**EXERCISE DATA**
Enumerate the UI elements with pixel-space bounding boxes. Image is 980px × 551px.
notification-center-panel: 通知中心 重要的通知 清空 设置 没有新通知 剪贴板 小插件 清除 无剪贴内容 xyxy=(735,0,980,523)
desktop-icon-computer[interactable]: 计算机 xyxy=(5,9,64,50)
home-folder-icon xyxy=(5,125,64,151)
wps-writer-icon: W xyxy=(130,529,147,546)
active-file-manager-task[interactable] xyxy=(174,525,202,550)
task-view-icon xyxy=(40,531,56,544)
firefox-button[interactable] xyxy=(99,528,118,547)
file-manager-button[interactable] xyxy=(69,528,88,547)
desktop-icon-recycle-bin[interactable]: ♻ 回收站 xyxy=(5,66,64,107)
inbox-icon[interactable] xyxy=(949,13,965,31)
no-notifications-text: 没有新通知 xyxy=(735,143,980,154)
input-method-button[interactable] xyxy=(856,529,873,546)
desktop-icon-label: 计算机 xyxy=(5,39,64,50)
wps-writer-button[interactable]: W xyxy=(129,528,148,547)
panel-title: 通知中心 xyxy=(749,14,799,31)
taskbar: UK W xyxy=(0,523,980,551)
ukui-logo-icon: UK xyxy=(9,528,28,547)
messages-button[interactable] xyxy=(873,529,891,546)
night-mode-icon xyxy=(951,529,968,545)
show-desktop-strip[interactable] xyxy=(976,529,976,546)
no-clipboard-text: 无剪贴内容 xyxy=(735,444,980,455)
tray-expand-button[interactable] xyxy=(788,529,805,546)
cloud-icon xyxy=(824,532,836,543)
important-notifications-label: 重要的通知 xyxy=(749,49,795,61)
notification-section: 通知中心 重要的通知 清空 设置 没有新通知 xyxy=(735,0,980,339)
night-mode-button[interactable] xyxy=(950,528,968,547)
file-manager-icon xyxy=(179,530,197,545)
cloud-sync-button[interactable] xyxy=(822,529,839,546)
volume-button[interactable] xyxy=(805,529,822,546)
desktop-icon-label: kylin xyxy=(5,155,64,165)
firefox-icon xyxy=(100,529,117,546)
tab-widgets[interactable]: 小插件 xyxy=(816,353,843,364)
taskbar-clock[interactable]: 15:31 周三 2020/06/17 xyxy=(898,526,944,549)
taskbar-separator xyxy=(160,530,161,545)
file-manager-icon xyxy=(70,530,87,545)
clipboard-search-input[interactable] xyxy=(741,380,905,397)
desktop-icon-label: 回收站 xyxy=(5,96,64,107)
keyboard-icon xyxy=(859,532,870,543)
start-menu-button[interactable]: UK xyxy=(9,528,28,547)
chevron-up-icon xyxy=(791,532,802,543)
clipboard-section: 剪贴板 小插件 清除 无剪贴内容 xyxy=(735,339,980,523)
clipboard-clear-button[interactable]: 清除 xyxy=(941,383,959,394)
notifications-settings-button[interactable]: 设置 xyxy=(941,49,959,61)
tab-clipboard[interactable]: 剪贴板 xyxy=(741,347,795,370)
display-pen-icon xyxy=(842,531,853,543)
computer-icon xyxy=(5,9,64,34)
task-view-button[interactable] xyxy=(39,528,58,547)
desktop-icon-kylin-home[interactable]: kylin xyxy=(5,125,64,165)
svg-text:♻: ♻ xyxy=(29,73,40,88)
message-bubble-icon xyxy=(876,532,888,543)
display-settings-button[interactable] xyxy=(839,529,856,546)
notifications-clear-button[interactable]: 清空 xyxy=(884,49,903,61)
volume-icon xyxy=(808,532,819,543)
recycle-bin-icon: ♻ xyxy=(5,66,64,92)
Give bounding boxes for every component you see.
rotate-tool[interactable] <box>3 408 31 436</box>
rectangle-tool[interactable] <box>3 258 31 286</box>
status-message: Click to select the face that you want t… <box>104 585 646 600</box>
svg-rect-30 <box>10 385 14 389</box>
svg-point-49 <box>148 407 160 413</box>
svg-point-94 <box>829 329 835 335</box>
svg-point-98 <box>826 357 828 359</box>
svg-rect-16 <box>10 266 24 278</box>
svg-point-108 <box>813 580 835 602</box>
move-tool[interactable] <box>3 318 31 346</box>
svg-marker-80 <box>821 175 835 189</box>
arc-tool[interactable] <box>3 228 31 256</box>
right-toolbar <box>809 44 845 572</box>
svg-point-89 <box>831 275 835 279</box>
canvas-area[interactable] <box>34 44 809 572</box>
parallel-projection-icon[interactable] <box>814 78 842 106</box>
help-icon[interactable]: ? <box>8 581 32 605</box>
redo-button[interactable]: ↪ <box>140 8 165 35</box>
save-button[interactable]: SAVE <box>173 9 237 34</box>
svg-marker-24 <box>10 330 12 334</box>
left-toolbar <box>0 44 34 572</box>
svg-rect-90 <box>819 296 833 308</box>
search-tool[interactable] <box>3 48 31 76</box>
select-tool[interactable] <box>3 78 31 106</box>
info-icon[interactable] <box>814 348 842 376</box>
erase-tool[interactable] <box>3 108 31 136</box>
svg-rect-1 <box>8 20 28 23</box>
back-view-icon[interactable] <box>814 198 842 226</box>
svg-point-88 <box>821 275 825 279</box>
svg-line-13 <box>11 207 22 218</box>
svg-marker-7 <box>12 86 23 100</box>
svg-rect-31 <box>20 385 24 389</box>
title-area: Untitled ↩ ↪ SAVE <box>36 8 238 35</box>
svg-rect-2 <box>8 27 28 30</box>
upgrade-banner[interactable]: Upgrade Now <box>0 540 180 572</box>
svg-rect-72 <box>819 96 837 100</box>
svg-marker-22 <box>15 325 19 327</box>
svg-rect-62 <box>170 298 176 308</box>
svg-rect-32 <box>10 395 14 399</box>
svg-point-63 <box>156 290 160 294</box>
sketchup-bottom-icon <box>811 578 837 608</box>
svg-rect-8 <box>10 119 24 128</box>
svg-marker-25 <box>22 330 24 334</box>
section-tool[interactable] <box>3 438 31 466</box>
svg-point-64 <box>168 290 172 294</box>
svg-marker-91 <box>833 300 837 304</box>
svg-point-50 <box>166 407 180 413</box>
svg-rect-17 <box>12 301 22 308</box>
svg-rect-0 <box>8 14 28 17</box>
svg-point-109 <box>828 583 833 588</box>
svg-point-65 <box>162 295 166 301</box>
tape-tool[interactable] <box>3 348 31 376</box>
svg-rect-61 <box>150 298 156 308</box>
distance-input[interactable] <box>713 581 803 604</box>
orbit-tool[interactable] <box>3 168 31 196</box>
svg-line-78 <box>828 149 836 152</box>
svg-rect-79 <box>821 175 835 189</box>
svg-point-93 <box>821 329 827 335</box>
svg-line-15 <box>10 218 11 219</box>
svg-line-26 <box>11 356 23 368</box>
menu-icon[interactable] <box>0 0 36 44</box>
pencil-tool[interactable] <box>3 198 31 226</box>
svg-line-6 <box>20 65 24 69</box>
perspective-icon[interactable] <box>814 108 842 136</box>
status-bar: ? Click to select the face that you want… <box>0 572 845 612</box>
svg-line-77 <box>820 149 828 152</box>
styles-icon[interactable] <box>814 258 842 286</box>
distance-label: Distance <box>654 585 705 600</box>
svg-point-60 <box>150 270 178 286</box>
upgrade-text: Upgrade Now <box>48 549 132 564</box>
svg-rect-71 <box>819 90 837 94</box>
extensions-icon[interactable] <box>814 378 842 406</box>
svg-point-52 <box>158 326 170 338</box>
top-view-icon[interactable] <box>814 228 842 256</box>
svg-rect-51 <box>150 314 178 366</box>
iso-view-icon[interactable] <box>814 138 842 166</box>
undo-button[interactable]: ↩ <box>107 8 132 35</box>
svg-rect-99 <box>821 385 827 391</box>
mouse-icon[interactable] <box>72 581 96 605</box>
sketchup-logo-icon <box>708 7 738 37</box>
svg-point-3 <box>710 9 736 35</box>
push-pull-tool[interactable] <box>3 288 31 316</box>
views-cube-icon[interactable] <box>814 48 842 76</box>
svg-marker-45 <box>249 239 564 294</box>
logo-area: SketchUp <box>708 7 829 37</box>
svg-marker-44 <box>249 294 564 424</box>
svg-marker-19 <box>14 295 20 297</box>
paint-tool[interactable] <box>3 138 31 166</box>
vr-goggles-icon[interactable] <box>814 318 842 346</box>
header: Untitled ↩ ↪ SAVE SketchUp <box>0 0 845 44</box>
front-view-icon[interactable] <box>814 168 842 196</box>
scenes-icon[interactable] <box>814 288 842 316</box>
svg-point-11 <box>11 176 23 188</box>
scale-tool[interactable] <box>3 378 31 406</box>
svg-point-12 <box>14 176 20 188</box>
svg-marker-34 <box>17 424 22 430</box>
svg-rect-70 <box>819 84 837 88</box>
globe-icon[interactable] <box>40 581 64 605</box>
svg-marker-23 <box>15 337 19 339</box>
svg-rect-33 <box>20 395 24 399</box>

**TASK DIRECTIONS**
This task calls for each line of the material that contains "mode".

**SOLUTION BELOW**
night-mode-icon xyxy=(951,529,968,545)
night-mode-button[interactable] xyxy=(950,528,968,547)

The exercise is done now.